FIRST COMPLETE ARMENIAN TRANSLATION - THE BORGHESE COPY

(BELLARMINO, ROBERTO) (+) (PAOLO, PIETRO, transl.).

Aravel parzabanutiun kristoneakan vardapetutean / Dichiaratione più copiosa della dottrina christiana. (Arrawyel Parzabanut'iwn K'ristoneakan) (i.e. English: "Further Clarification of the Christian Doctrine").

Roma, Nella stampa della Sagra Congregatione de Propaganda Fide, 1630.

4to (220 x 150 mm). In contemporary limp vellum with double gilt line-borders with gilt cornerpieces (in the form of dragons) to boards and gilt super ex-libris (Cardinal Borghese) to both boards. All edges coloured in red. Two different Ex-libris to inside of front board and front free end-paper respectively (see below for provenance). Spine with a bit of loss of the vellum, partly showing the cords. Last three leaves with worm-tracts in lower margin. Dual-language text, Latin/Armenian, in two columns. A very nice copy with a most attractive provenance. (8), 275 pp. 

Provenance: 

- Cardinal Borghese, most likely Cardinal Scipione Borghese (1576 – 1633), one of the wealthiest and most powerful men in Rome during the first third of the seventeenth century. A legendary art collector, he commissioned sculptures that would come to define the Baroque movement.

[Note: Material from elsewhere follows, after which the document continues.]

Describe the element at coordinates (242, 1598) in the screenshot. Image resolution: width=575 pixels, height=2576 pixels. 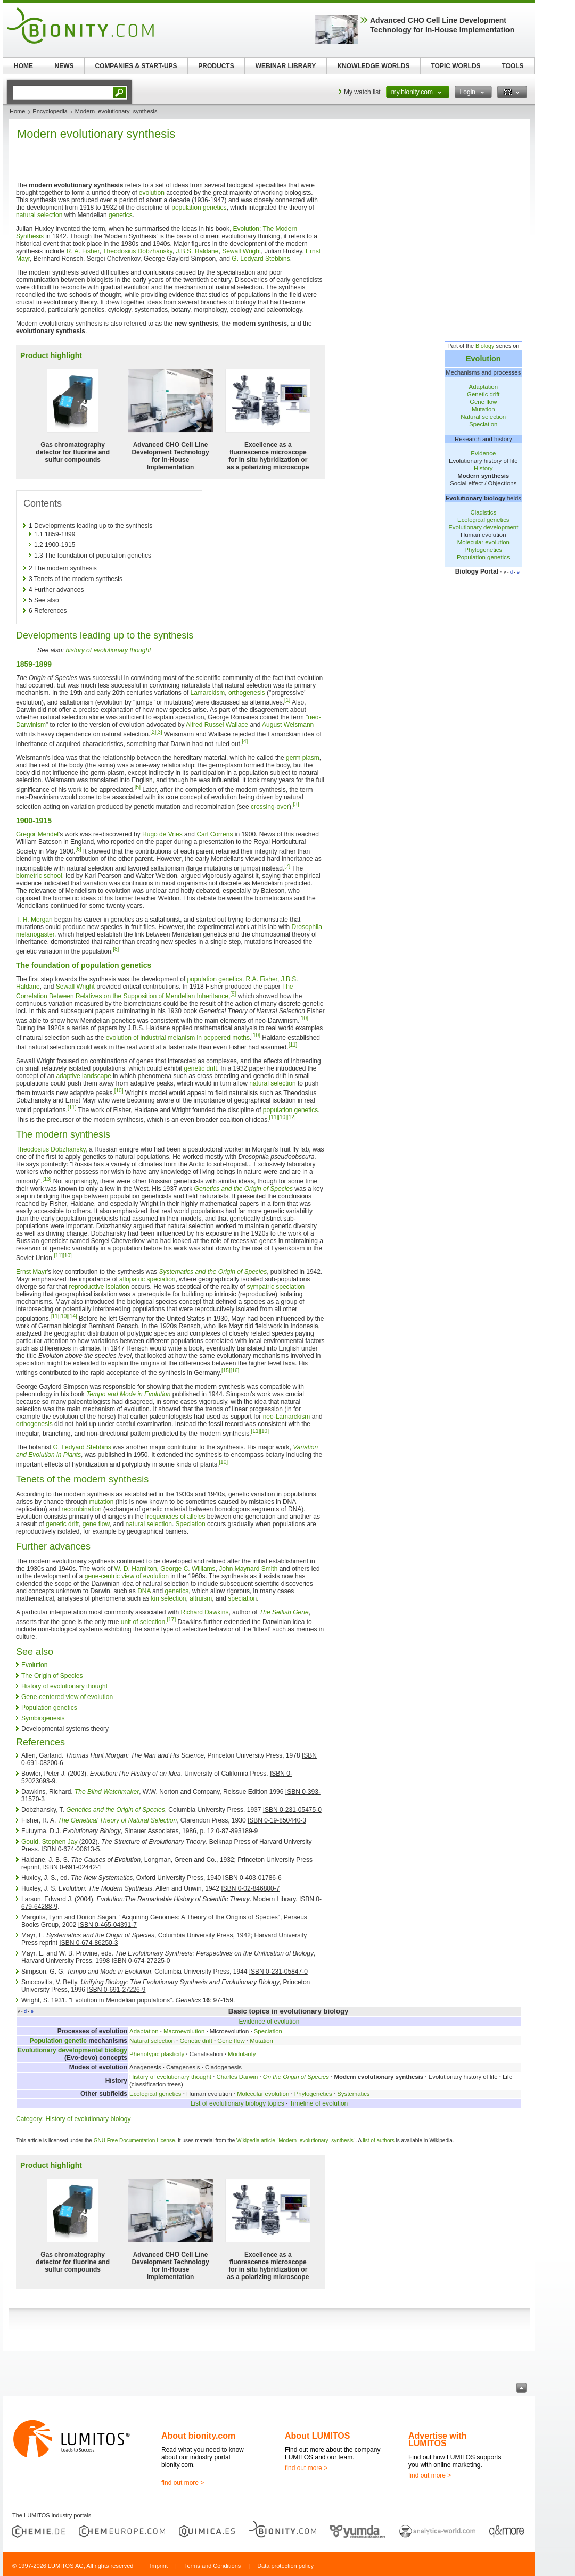
I see `speciation` at that location.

Prince Borghese, likely Marcantonio Aldobrandi (1814-86).

- Petrus Souilla, a French priest in ‘Sarlaten’, probably Sarlat-la-Canéda in the south of France, possibly a Pierre Souillac.


Exceedingly rare first complete Armenian translation of Bellarmino’s influential ”Dottrina Christiana” printed by the Propaganda Fide in Rome in 1630, one the earliest Armenian books issued by the celebrated missionary press established at the height of the Counter-Reformation. The present copy has a most interisting provenance, having the arms of Cardinal Scipione Caffarelli-Borghese (1577-1633) - nephew of Pope Paul V - one of the most powerful figures of Baroque Rome and the legendary patron of Bernini and Caravaggio.

“The Congregation de Propaganda Fide was established by Gregory XV in 1622 in order to centralize and direct the missionary activities of the Catholic Church. Its purpose was not merely the propagation of the faith among non-Christians, but also the recovery of territories lost to Protestantism.” (Peter Guilday, The Sacred Congregation de Propaganda Fide (1622-1922))

Translated into Armenian only seven years after the first abbreviated edition of 1623, the so-called large catechism, whose first edition appeared in Italian as ”Dichiarazione più copiosa della dottrina christiana”, reflects the intense Catholic missionary efforts directed toward the Armenian communities of the Near East and Caucasus. Bellarmino’s catechism - presented as a dialogue between teacher and pupil - became one of the defining texts of post-Tridentine Catholicism and remained in use for centuries. Bellarmino himself was later canonised and declared Doctor of the Church. The Armenian translation forms part of the broader cultural and intellectual revival stimulated by contact between Eastern Christians and Western Europe during the seventeenth century.
Scholars of Armenian intellectual history argue that these Catholic missionary publications stimulated broader Armenian scholarship and printing culture. Harry Jewell Sarkiss famously wrote about Catholic missionary activity among the Armenians:

“The activities of Catholic missionaries among the Armenians unintentionally stimulated an Armenian intellectual revival by forcing the Gregorian clergy to arm themselves with the most modern scholarship and to undertake new translations and studies.” (Harry Jewell Sarkiss, The Armenian Renaissance, 1500-1863).

An exceptionally rare copy; we have not been able to trace any auction records and have located merely four copies in institutions (Yale, Harvard, and Michigan in the US, and The Matenadaran in Yerevan, Armenia)

Recent provenance: The book is from the estate of the Samuelian family, Paris. Hrant Samuelian (1891–1977) was a famous Armenian bookseller, publisher, political activist and prominent member of the Armenian Revolutionary Federation (ARF), the influential nationalist movement founded in 1890 with the aim of securing political and economic autonomy for Ottoman Armenia - at times through organized revolutionary activity. Having survived the upheavals that marked the final years of the Ottoman Empire, Samuelian became one of the central cultural figures of the Armenian diaspora in France.
In 1930, he founded the celebrated Librairie Samuelian in Paris, which quickly developed into one of the most important intellectual and social centers of the Armenian community. The bookstore remained an important Parisian institution throughout much of the 20th century until its recent closure. The provenance from the Samuelian family library thus represents an association not only with an important Armenian bookselling dynasty, but also with the broader cultural and intellectual history of the Armenian diaspora in Europe.